Remedial courses will be introduced for students not meeting the prescribed benchmark. Each annex should set up a Reading Committee, including the lecturers of phonics, english, literature, testing and evaluation and instructional methodology. We are working on proposals which will assist us include reading as a college course with up to 12 credits. Reading is is very significant as it embodies comprehension, application, triangulation, critical thinking, imagery, ….

 

Let me also use this medium to call on the government of Liberia and international partners to assist LICOSESS to strengthen her capacity by providing hard copies of the USAID-read Liberia Packages.

 

To jealously protect the sanctity of those entering the profession, we must eliminate the business model of recruitment which are characteristics of privately run TTIs. This can be done by exposing access to performance base grants and subsidies which are tied to issues like reading benchmark for all teachers, community and school awareness against drugs, corruption, sexual harassments, etc

 

In some African tradition, the younger siblings do not get married before the elder. There is a sense in which I cherish this tradition and have always used it in the running of our programs.

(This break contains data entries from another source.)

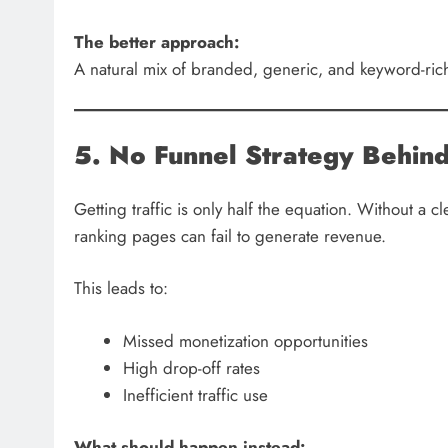
The better approach:
A natural mix of branded, generic, and keyword-rich
5. No Funnel Strategy Behind 
Getting traffic is only half the equation. Without a 
ranking pages can fail to generate revenue.
This leads to:
Missed monetization opportunities
High drop-off rates
Inefficient traffic use
What should happen instead:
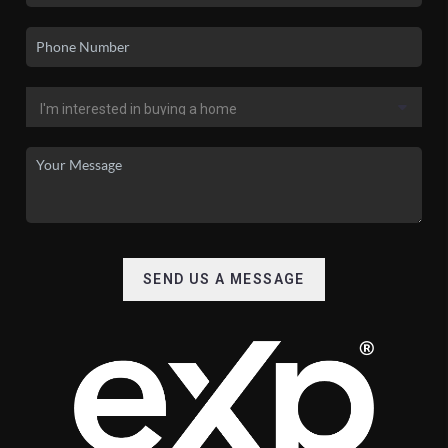
SEND US A MESSAGE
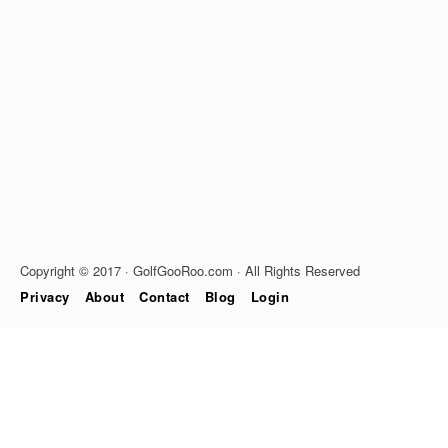
Copyright © 2017 · GolfGooRoo.com · All Rights Reserved
Privacy
About
Contact
Blog
Login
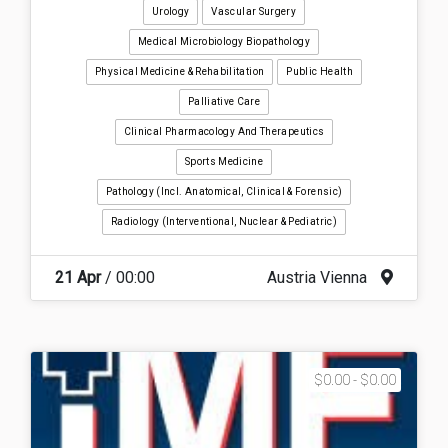
Urology
Vascular Surgery
Medical Microbiology Biopathology
Physical Medicine & Rehabilitation
Public Health
Palliative Care
Clinical Pharmacology And Therapeutics
Sports Medicine
Pathology (incl. Anatomical, Clinical & Forensic)
Radiology (interventional, Nuclear & Pediatric)
21 Apr
/ 00:00
Austria Vienna
$0.00 - $0.00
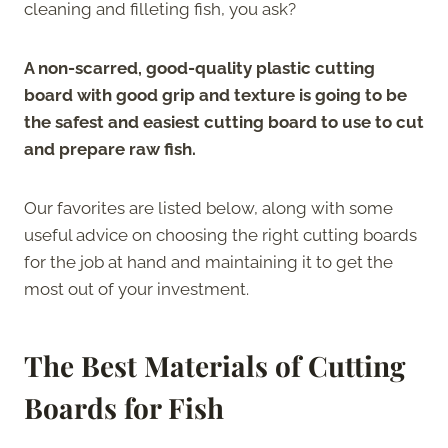
cleaning and filleting fish, you ask?
A non-scarred, good-quality plastic cutting
board with good grip and texture is going to be
the safest and easiest cutting board to use to cut
and prepare raw fish.
Our favorites are listed below, along with some
useful advice on choosing the right cutting boards
for the job at hand and maintaining it to get the
most out of your investment.
The Best Materials of Cutting
Boards for Fish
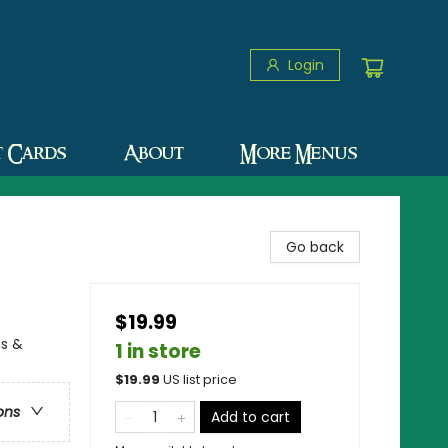
Login
t Cards
About
More Menus
Go back
$19.99
ns &
1 in store
$
19.99
US list price
ons
Add to cart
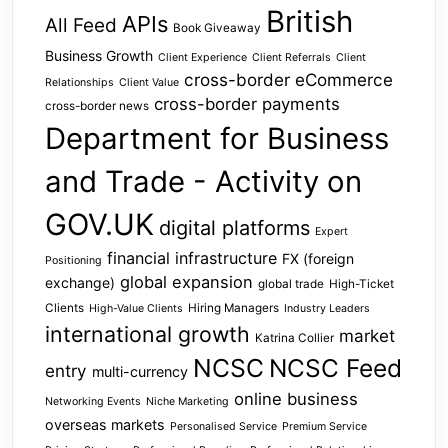
British
APIs
All Feed
Book Giveaway
Business Growth
Client Experience
Client Referrals
Client
cross-border eCommerce
Relationships
Client Value
cross-border payments
cross-border news
Department for Business
and Trade - Activity on
GOV.UK
digital platforms
Expert
financial infrastructure
FX (foreign
Positioning
global expansion
exchange)
global trade
High-Ticket
Clients
Hiring Managers
High-Value Clients
Industry Leaders
international growth
market
Katrina Collier
NCSC
NCSC Feed
entry
multi-currency
online business
Networking Events
Niche Marketing
overseas markets
Personalised Service
Premium Service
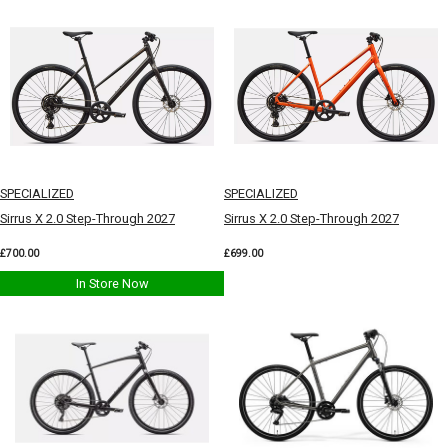
SPECIALIZED
SPECIALIZED
Sirrus X 2.0 Step-Through 2027
Sirrus X 2.0 Step-Through 2027
£700.00
£699.00
In Store Now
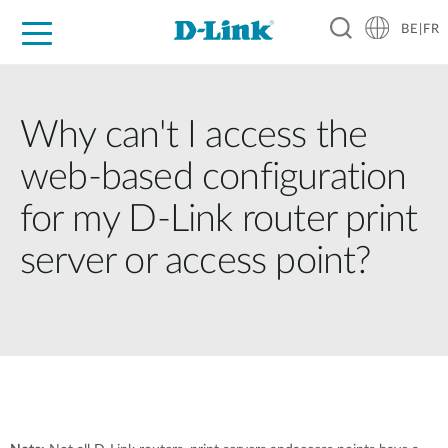
BE|FR
Grand Public
Entreprises
Industrie
Support
Ressources
Partenaires
Why can't I access the
web-based configuration
for my D-Link router print
server or access point?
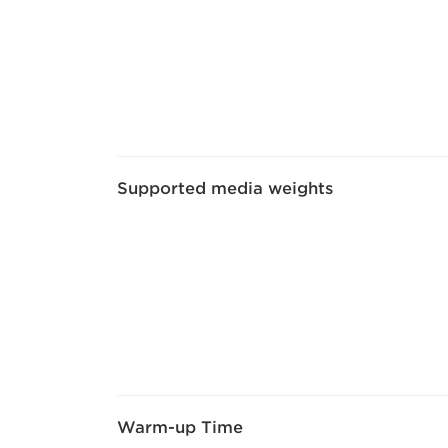
Supported media weights
Warm-up Time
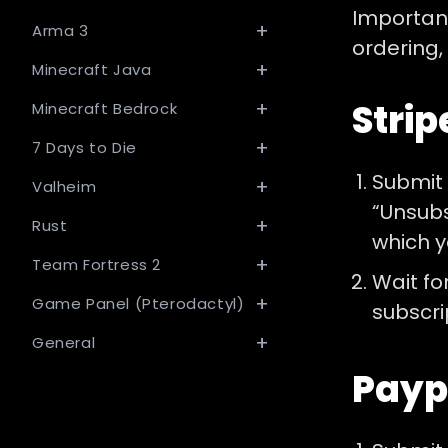
Important
Arma 3
ordering,
Minecraft Java
Strip
Minecraft Bedrock
7 Days to Die
Submit
Valheim
“Unsubs
Rust
which y
Team Fortress 2
Wait fo
Game Panel (Pterodactyl)
subscri
General
Payp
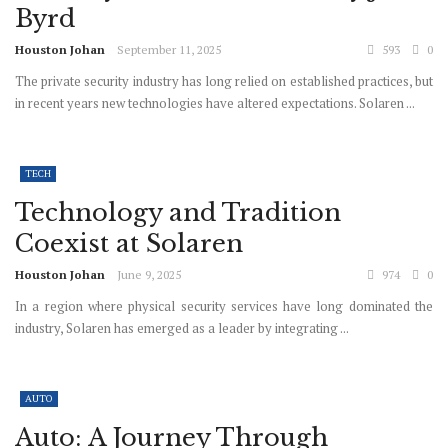
Byrd
Houston Johan
September 11, 2025
593
0
The private security industry has long relied on established practices, but
in recent years new technologies have altered expectations. Solaren ...
TECH
Technology and Tradition
Coexist at Solaren
Houston Johan
June 9, 2025
974
0
In a region where physical security services have long dominated the
industry, Solaren has emerged as a leader by integrating ...
AUTO
Auto: A Journey Through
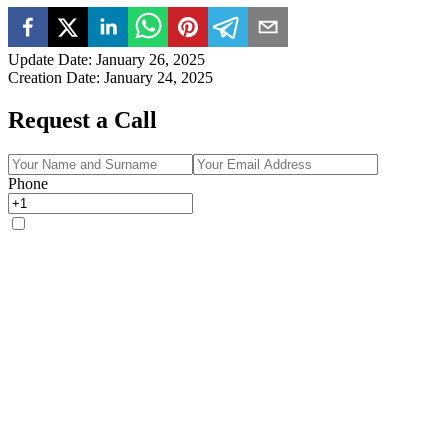
Update Date
:
January 26, 2025
Creation Date
:
January 24, 2025
Request a Call
Phone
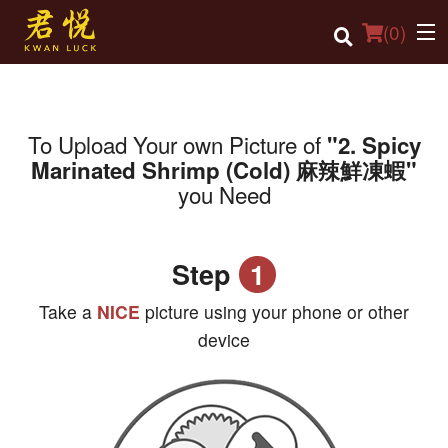
(
0
)
To Upload Your own Picture of
"2. Spicy
Order Online
Marinated Shrimp (Cold) 麻辣鮮凍蝦"
you Need
Location
Login
Step
1
Registration
Take a
NICE
picture using your phone or other
Cart (0)
device
Search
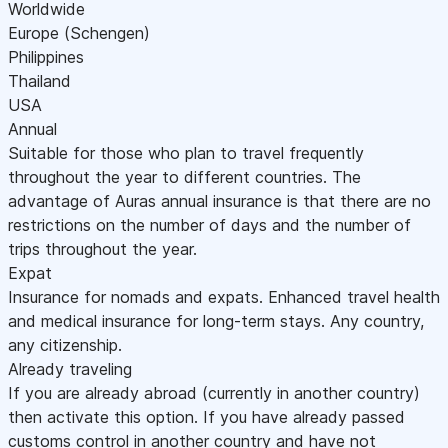
Worldwide
Europe (Schengen)
Philippines
Thailand
USA
Annual
Suitable for those who plan to travel frequently
throughout the year to different countries. The
advantage of Auras annual insurance is that there are no
restrictions on the number of days and the number of
trips throughout the year.
Expat
Insurance for nomads and expats. Enhanced travel health
and medical insurance for long-term stays. Any country,
any citizenship.
Already traveling
If you are already abroad (currently in another country)
then activate this option. If you have already passed
customs control in another country and have not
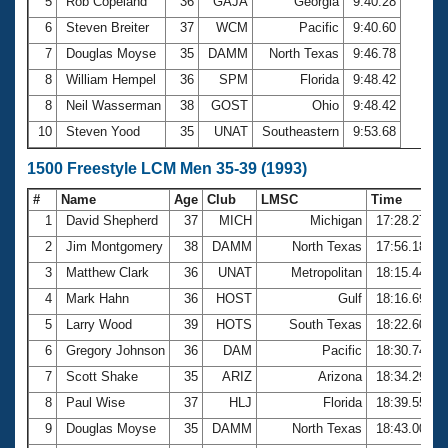
5
Rob Copeland
36
GAJA
Georgia
9:40.28
6
Steven Breiter
37
WCM
Pacific
9:40.60
7
Douglas Moyse
35
DAMM
North Texas
9:46.78
8
William Hempel
36
SPM
Florida
9:48.42
8
Neil Wasserman
38
GOST
Ohio
9:48.42
10
Steven Yood
35
UNAT
Southeastern
9:53.68
1500 Freestyle LCM Men 35-39 (1993)
#
Name
Age
Club
LMSC
Time
1
David Shepherd
37
MICH
Michigan
17:28.27
2
Jim Montgomery
38
DAMM
North Texas
17:56.18
3
Matthew Clark
36
UNAT
Metropolitan
18:15.44
4
Mark Hahn
36
HOST
Gulf
18:16.69
5
Larry Wood
39
HOTS
South Texas
18:22.60
6
Gregory Johnson
36
DAM
Pacific
18:30.74
7
Scott Shake
35
ARIZ
Arizona
18:34.29
8
Paul Wise
37
HLJ
Florida
18:39.55
9
Douglas Moyse
35
DAMM
North Texas
18:43.00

I have often told my county coordinators that until LICOSESS Central campus in Monrovia is married, county annexes will not get marry.

 

May I announce to you that 2022 has already witnessed LICOSESS Central wedding! The wedding took place between the National commission on Higher education and LICOSESS after we had paid our prescribed bride price. We have been elevated to a full Bachelor granting institution. No wonder why the bible says that “he, that finds a wife, finds a good thing and obtains favor from God.”

 

While on our honeymoon, LICOSESS was selected by USAID as the only private teacher training college, among 8 others, to train 3500 ECE and primary teachers in the next 4 years.

 

In literary terms, I congratulate our wife, the NCHE for accepting our proposal. We promise to make your parents (Ministry of Education/GOL) proud. As an institution, we want to be hired for the supervision of National Mock exams, WASSCE supervision, administration and correction, school field data collection, assistive monitoring and supervision of rural schools, etc. We can achieve all this by using our students who will benefit by gaining the field experience and also receive subsidized fees as an incentive for their work. In short, we don’t want free money from government!

 

Since we are now married at the higher level, it is time for the counties annexes to also find a wife. To do so, you must be seen as a responsible suiter by taking responsibilities.

 

Hence, the issue of printing T-shirts and ID cards from the central office is hereby decentralized. Counties are encouraged to solicit quotations from printing houses for submission in their next circle of budgeting. The discussion surrounding graduation materials are ongoing for inclusion in the decentralized activity.

 

I commend the Bong team for cooperating with our vision to purchase an acre of land in gbarnga city. May I announce to you that after four years, we have finally completed payment and the land deed is here. We broke grounds yesterday and construction work is to begin soon. In this light, we are currently reviewing the contribution Central Administration can make to this initiative. I ask the County Coordinator to include in every semester budget capital expenditure towards implementation of this endeavor

 

To my graduates, patience, perseverance, self-confidence, integrity and faith are my guiding principles which I offer for adoption. Patience will take you through crisis by believing that you were made to overcome crisis. Integrity will make others believe that the cause for your fight is worth supporting and faith which is defined as the substance of things hoped for and the evidence of things not seen, will be the fuel that keeps the fire of transformation burning inside you.

 

Go and be new ambassadors of your alma matter.